The British Government has prioritised action on climate change-we have committed to cut our national emissions by 80 per cent by 2050-this is one of the toughest targets of any major world economy and will require the UK to make significant changes in energy usage and production. We have also shown the strongest of leadership on finance. Our commitment to spend 0.7 per cent of national income as official development assistance by 2013, the first major economy to meet that UN target, has enabled us to create an unprecedented £2.9 billion (TT$29 billion) UK International Climate Fund. Our ministers have agreed three broad priorities for our support under this fund:
• low carbon, climate resilient economic growth on a major scale;
• support for international negotiations on climate change and effective international aid architecture to support appropriate action; and
• recognition that climate change offers real opportunities for innovation and new ideas for action, and the need to create new partnerships with the private sector to support low carbon climate resilient growth.
So what does this mean for the Caribbean?

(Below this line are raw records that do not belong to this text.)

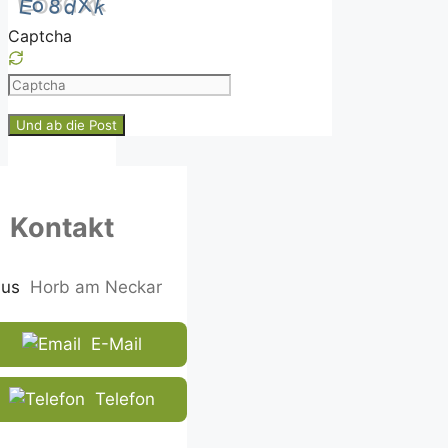
Captcha
Please
enter
the
characters
shown
in
Kontakt
the
CAPTCHA
to
Horb am Neckar
ensure
that
E-Mail
you
are
human.
Telefon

Climate change and risk reduction is a central part of the UK's assistance programme in the Caribbean. The British Government will spend at least £22 million on this up to 2015 (from a wider Caribbean programme of £75 million). Our focus will include more support for practical, tangible sectoral and community-based interventions, such as supporting 160 particularly vulnerable communities to cope better with the risks of climate change (In Trinidad and Tobago, the British High Commission is working with the Red Cross Society to roll out a climate change community education programme) affordable hazard insurance to protect incomes of 18,000 of the poorest and 50,000 small farm workers when disasters do strike support for better national risk reduction and adaptation-including safer buildings, improved water management and supplies and early warning systems.
There will also be contributions on top of that, for example our support to global and multilateral funds and programmes that benefit the region, like the Climate Development Knowledge Network, Pilot Programme for Climate Resilience, the Global Environmental Facility, and the European Union's programmes. I hope that the ECLAC report stimulates discussion and catalyses action. We will remain a strong partner to the Caribbean in this.
As Andrew Mitchell, the UK Secretary of State for International Development recently said: "We must get on with it and not be paralysed into inaction on the ground. History has shown us that whenever there's an industrial revolution, it is always those who are prepared to embrace change who wins through. It's time that all of us-governments, civil society, private sector and individuals-put our shoulders to the wheel and got on with the job. Only then can we secure a future for this planet and a better, safer and more prosperous life for all who live on it."